Da L’Erba canta a Le nonne

Dal primo all’ultimo libro tutto è cambiato, ma lei è sempre rimasta la stessa. La prima opera L’erba canta, meditata per anni, esprime una vibrante dichiarazione d’amore verso l’Africa e una lucida condanna del pregiudizio razziale. Una coppia di bianchi decide di sposarsi e vivere in fattoria. Il matrimonio si rivela un fallimento e per la donna comincia un lungo e doloroso crollo interiore. La giovane Doris traduce nelle vicende emozionanti dei protagonisti il dramma della propria famiglia: la scostante Mary, suo marito Dick, ma soprattutto il Vald, il terreno arido della loro fattoria e il caldo asfissiante, che il lettore ha l’impressione di soffrire. Tutto viene sconvolto dall’arrivo del nero Moses e da un delitto tanto chiaro quanto misterioso. Nelle prime e ultime pagine del lungo racconto confida espressamente che questi anni hanno segnato la sua vita e sono l’ispirazione amara di ogni suo scritto.
Passando per gli undici Racconti africani a confronto con i Racconti londinesi, ritornano i temi eterni dell’umanità: amore, amicizia, dolore, delusione, in storie al femminile, alcune drammatiche, altre ironiche e sarcastiche.
Nel suo ultimo Le nonne dimostra ancora una volta maestria nel catturare la verità della condizione umana, anche in situazioni rischiose.
Nel romanzo Il taccuino d’oro Anna Wulf, la protagonista in cui la scrittrice si identifica, registra le sue esperienze in quattro taccuini: uno nero, per i ricordi della vita in Africa; uno rosso sulla militanza nel partito comunista britannico; uno giallo, dedicato alle sue vicende sentimentali e uno azzurro per sogni ed emozioni. La sfida era di trovare un filo conduttore, che emerge in quello oro, in cui tenta di sciogliere i conflitti tra sesso e società, maternità e politica. Il libro fu considerato uno dei migliori inglesi del dopoguerra e un classico della letteratura femminista da molti critici, ma non dall’autrice.

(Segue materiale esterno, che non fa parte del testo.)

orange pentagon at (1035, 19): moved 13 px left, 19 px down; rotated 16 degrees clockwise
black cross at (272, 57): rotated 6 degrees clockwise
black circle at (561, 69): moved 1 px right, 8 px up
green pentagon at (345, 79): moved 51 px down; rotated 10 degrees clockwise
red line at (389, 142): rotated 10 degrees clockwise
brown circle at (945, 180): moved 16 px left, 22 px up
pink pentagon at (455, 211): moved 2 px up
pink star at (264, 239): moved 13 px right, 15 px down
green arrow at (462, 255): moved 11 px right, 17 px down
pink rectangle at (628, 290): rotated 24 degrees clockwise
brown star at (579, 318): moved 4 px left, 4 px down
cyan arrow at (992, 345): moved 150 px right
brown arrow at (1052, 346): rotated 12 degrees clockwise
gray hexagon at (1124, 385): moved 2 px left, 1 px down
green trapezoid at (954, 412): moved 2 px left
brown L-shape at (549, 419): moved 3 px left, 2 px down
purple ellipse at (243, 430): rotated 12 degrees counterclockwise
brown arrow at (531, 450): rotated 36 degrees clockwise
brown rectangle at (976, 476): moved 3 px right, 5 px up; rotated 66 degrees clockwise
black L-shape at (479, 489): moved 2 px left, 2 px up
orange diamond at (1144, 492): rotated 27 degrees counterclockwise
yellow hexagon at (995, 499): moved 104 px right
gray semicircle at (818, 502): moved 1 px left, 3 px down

Solo i piccoli gruppi cambiano il mondo

Ora sono tutti d’accordo che Doris Lessing nelle sue opere migliori esprima una forza straordinaria e dei messaggi drammaticamente attuali. Però troviamo anche ripetizioni, prolissità e contraddizioni. Certamente da 13 a 89 anni ha prodotto un materiale enorme, senza selezionare e rifinire, perché scrivere è stata la forza e il senso della sua vita in ambienti difficili.
In ogni sua pagina sono compresenti pensieri forti e ripensamenti. Lo fa intendere lei stessa, come in questa dichiarazione: «Non ho fiducia nei movimenti per la pace e non credo più nelle grandi organizzazioni. Credo all’impegno di breve periodo di piccoli gruppi su temi specifici. I movimenti per la pace, la lotta contro gli armamenti, semplicemente non funzionano».

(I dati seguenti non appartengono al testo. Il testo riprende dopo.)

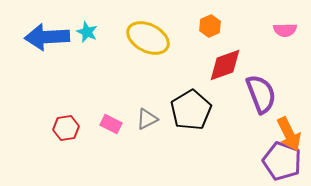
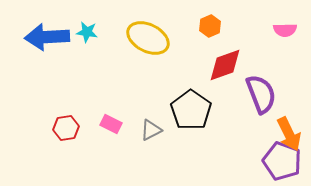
cyan star: rotated 15 degrees counterclockwise
black pentagon: rotated 6 degrees counterclockwise
gray triangle: moved 4 px right, 11 px down
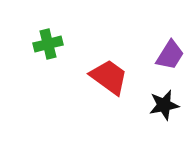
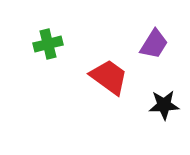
purple trapezoid: moved 16 px left, 11 px up
black star: rotated 8 degrees clockwise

La sua poesia preferita è La lode del dubbio di Bertold Brecht:
«Leggete la storia e guardate / in fuga furiosa invincibili eserciti. / In ogni luogo / fortezze indistruttibili rovinano e / anche se innumerabile era l’armata salpando, / le navi che tornarono le si poté contare / […]
Ma d’ogni dubbio il più bello / è quando coloro che sono/ senza fede, senza forza, levano il capo e / alla forza dei loro oppressori / non credono più!»
Il dubbio più bello è la speranza di liberare gli oppressi?